Secondly, the literal interpretation seems to answer questions no one in Moses' time, for whom these words were written, would have raised. It answers scientific questions rather than theological questions. That should be a caution.
But maybe the problem really is the words we use. Metaphorical sounds too literary. Myth is definitely rejected because it suggests fiction. None of us Christians are willing to consider Genesis as fiction - and we do not need to - nor do we want to consider Genesis as merely a literary work. We expect truth, and we have every biblical support for considering Genesis as truth. Is there another option?

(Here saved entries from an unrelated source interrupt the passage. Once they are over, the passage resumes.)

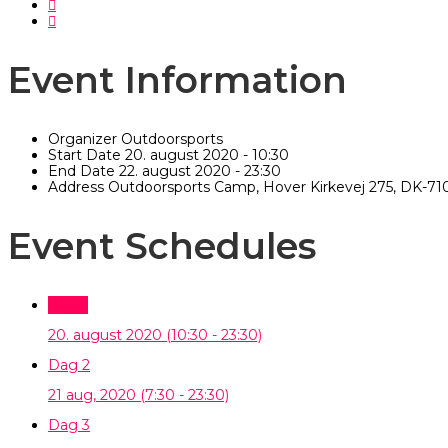
Event Information
Organizer
Outdoorsports
Start Date
20. august 2020 - 10:30
End Date
22. august 2020 - 23:30
Address
Outdoorsports Camp, Hover Kirkevej 275, DK-710
Event Schedules
Dag 1
20. august 2020
(10:30 - 23:30)
Dag 2
21 aug, 2020
(7:30 - 23:30)
Dag 3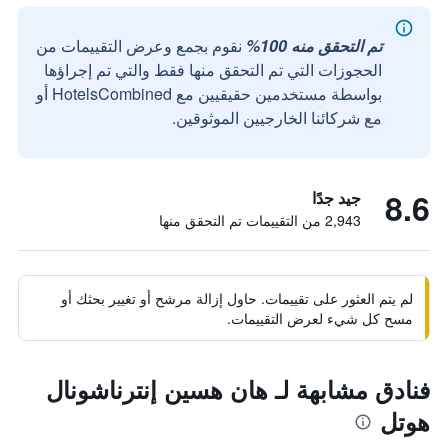
تم التحقق منه 100%
نقوم بجمع وعرض التقييمات من
الحجوزات التي تم التحقق منها فقط والتي تم إجراؤها
بواسطة مستخدمين حقيقيين مع HotelsCombined أو
مع شركائنا الخارجيين الموثوقين.
8.6
جيد جدًا
2,943 من التقييمات تم التحقق منها
لم يتم العثور على تقييمات. حاول إزالة مرشح أو تغيير بحثك أو
مسح كل شيء لعرض التقييمات.
فنادق مشابهة لـ هان هسين إنترناشونال
هوتل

Yes. I think so. If we accept Genesis 1-3 as a parable, a story with a point, a story that may not be a literal description in every respect of a historical event but nevertheless be historically truth, would that solve the problem? We can understand that God created the cosmos; that God created the first man and woman unique with a spirit, enabling them to relate to God, and placed them in a garden paradise; that man disobeyed God and lost his place as well as his innocence, and that God has a plan to recover his lost creation.
That, I think, would be something all Christian can agree to. It also allows the possibility of a creation far older than the 10,000 years a literal description and a narrow interpretation of the genealogies allow.
Now, I must address one more fear. Doesn't an old earth allow for evolution? The answer is no. Evolution as a theory of how living things today evolved from a common ancestor is not supported by evidence and has no mechanism that can account for the changes that Evolutionists must have to show that the theory is correct. It does not matter how much time there has been. But that is another issue.